◆ TO DO ◆
Select all lines holding the word "chart" from the entries that follow.

Document understanding data:

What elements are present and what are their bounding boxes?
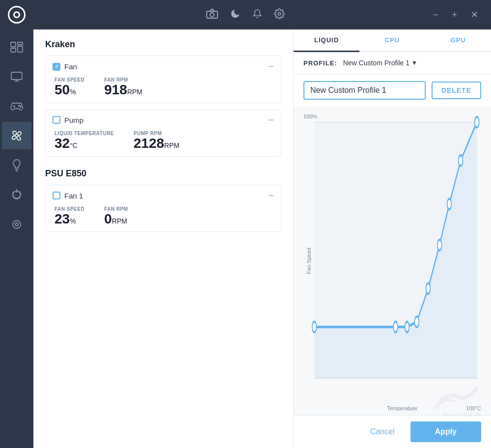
svg-point-12	[19, 105, 20, 106]
kraken-pump-header: Pump −	[53, 114, 274, 126]
sidebar-item-fan[interactable]	[2, 122, 31, 149]
logo-inner	[13, 11, 20, 18]
kraken-fan-speed-stat: FAN SPEED 50%	[55, 77, 84, 98]
svg-point-30	[437, 240, 442, 251]
apply-button[interactable]: Apply	[410, 421, 481, 442]
tabs-bar: LIQUID CPU GPU	[294, 29, 491, 52]
kraken-fan-header: Fan −	[53, 61, 274, 72]
minimize-button[interactable]: −	[428, 8, 443, 22]
kraken-fan-row: Fan − FAN SPEED 50% FAN RPM	[45, 56, 281, 103]
chart-y-axis-label: Fan Speed	[306, 248, 312, 274]
svg-point-31	[447, 199, 452, 210]
delete-button[interactable]: DELETE	[432, 82, 481, 99]
profile-bar: PROFILE: New Custom Profile 1 ▼	[294, 52, 491, 74]
psu-title: PSU E850	[45, 168, 281, 179]
profile-name: New Custom Profile 1	[343, 59, 409, 67]
tab-cpu[interactable]: CPU	[359, 29, 425, 51]
sidebar-item-audio[interactable]	[2, 210, 31, 238]
psu-fan1-speed-value: 23%	[55, 212, 84, 227]
profile-dropdown[interactable]: New Custom Profile 1 ▼	[343, 59, 417, 67]
kraken-pump-label: Pump	[64, 116, 83, 124]
window-controls: − + ✕	[428, 7, 483, 22]
psu-fan1-name-row: Fan 1	[53, 192, 83, 200]
svg-point-13	[20, 106, 21, 107]
svg-point-1	[210, 13, 214, 17]
chart-x-axis-label: Temperature	[387, 405, 417, 411]
svg-point-26	[393, 322, 398, 333]
kraken-pump-rpm-value: 2128RPM	[134, 136, 179, 151]
titlebar: − + ✕	[0, 0, 491, 29]
svg-rect-3	[11, 42, 16, 47]
sidebar-item-dashboard[interactable]	[2, 33, 31, 61]
sidebar	[0, 29, 33, 448]
svg-point-25	[312, 322, 317, 333]
right-panel: LIQUID CPU GPU PROFILE: New Custom Profi…	[294, 29, 491, 448]
psu-fan1-checkbox[interactable]	[53, 192, 60, 199]
svg-point-14	[15, 134, 18, 137]
tab-liquid[interactable]: LIQUID	[294, 29, 359, 52]
close-button[interactable]: ✕	[466, 7, 483, 22]
kraken-fan-rpm-value: 918RPM	[104, 83, 142, 98]
psu-fan1-stats: FAN SPEED 23% FAN RPM 0RPM	[53, 206, 274, 227]
psu-fan1-collapse[interactable]: −	[268, 190, 274, 201]
psu-fan1-rpm-value: 0RPM	[104, 212, 128, 227]
kraken-pump-temp-stat: LIQUID TEMPERATURE 32°C	[55, 131, 114, 151]
chart-area: 100% Fan Speed	[294, 107, 491, 415]
app-logo	[8, 6, 26, 24]
svg-rect-7	[11, 72, 22, 80]
kraken-pump-checkbox[interactable]	[53, 116, 60, 124]
kraken-fan-name-row: Fan	[53, 62, 77, 71]
svg-point-32	[459, 155, 463, 166]
content-panel: Kraken Fan − FAN SPEED	[33, 29, 491, 448]
svg-point-33	[475, 117, 479, 128]
svg-point-27	[405, 322, 409, 333]
moon-icon[interactable]	[230, 8, 241, 22]
sidebar-item-power[interactable]	[2, 181, 31, 208]
svg-rect-5	[11, 48, 16, 52]
psu-fan1-header: Fan 1 −	[53, 190, 274, 201]
psu-fan1-row: Fan 1 − FAN SPEED 23% FAN RPM	[45, 185, 281, 232]
kraken-pump-collapse[interactable]: −	[268, 114, 274, 126]
kraken-pump-temp-value: 32°C	[55, 136, 114, 151]
svg-point-28	[414, 316, 419, 327]
svg-point-20	[15, 223, 18, 226]
sidebar-item-monitor[interactable]	[2, 63, 31, 90]
kraken-fan-label: Fan	[64, 62, 77, 71]
bottom-bar: Cancel Apply	[294, 415, 491, 448]
camera-icon[interactable]	[206, 9, 218, 21]
tab-gpu[interactable]: GPU	[425, 29, 491, 51]
svg-point-2	[278, 12, 281, 15]
profile-editor-bar: DELETE	[294, 74, 491, 107]
psu-fan1-speed-stat: FAN SPEED 23%	[55, 206, 84, 227]
sidebar-item-lighting[interactable]	[2, 151, 31, 179]
kraken-fan-checkbox[interactable]	[53, 63, 60, 71]
kraken-pump-rpm-stat: PUMP RPM 2128RPM	[134, 131, 179, 151]
psu-fan1-label: Fan 1	[64, 192, 83, 200]
dropdown-arrow-icon: ▼	[411, 59, 417, 66]
fan-curve-chart[interactable]	[301, 112, 481, 410]
kraken-fan-stats: FAN SPEED 50% FAN RPM 918RPM	[53, 77, 274, 98]
psu-fan1-rpm-stat: FAN RPM 0RPM	[104, 206, 128, 227]
main-layout: Kraken Fan − FAN SPEED	[0, 29, 491, 448]
profile-name-input[interactable]	[303, 81, 426, 100]
svg-point-19	[13, 221, 21, 228]
profile-label: PROFILE:	[303, 59, 337, 67]
bell-icon[interactable]	[252, 8, 262, 22]
maximize-button[interactable]: +	[447, 8, 462, 22]
settings-icon[interactable]	[274, 8, 285, 22]
kraken-pump-stats: LIQUID TEMPERATURE 32°C PUMP RPM 2128RPM	[53, 131, 274, 151]
kraken-fan-speed-value: 50%	[55, 83, 84, 98]
svg-rect-6	[18, 46, 23, 52]
kraken-fan-collapse[interactable]: −	[268, 61, 274, 72]
kraken-pump-row: Pump − LIQUID TEMPERATURE 32°C PUMP RPM	[45, 109, 281, 157]
psu-section: PSU E850 Fan 1 − FAN SPEED	[45, 168, 281, 232]
svg-point-29	[426, 283, 431, 294]
cancel-button[interactable]: Cancel	[360, 422, 405, 441]
kraken-title: Kraken	[45, 39, 281, 50]
sidebar-item-controller[interactable]	[2, 92, 31, 120]
kraken-fan-rpm-stat: FAN RPM 918RPM	[104, 77, 142, 98]
chart-x-max-label: 100°C	[466, 405, 481, 411]
left-panel: Kraken Fan − FAN SPEED	[33, 29, 294, 448]
svg-rect-4	[18, 42, 23, 45]
kraken-pump-name-row: Pump	[53, 116, 83, 124]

◆ WRITTEN RESPONSE ◆
chart-y-axis-label: Fan Speed	[306, 248, 312, 274]
chart-x-axis-label: Temperature	[387, 405, 417, 411]
chart-area: 100% Fan Speed	[294, 107, 491, 415]
fan-curve-chart[interactable]	[301, 112, 481, 410]
chart-x-max-label: 100°C	[466, 405, 481, 411]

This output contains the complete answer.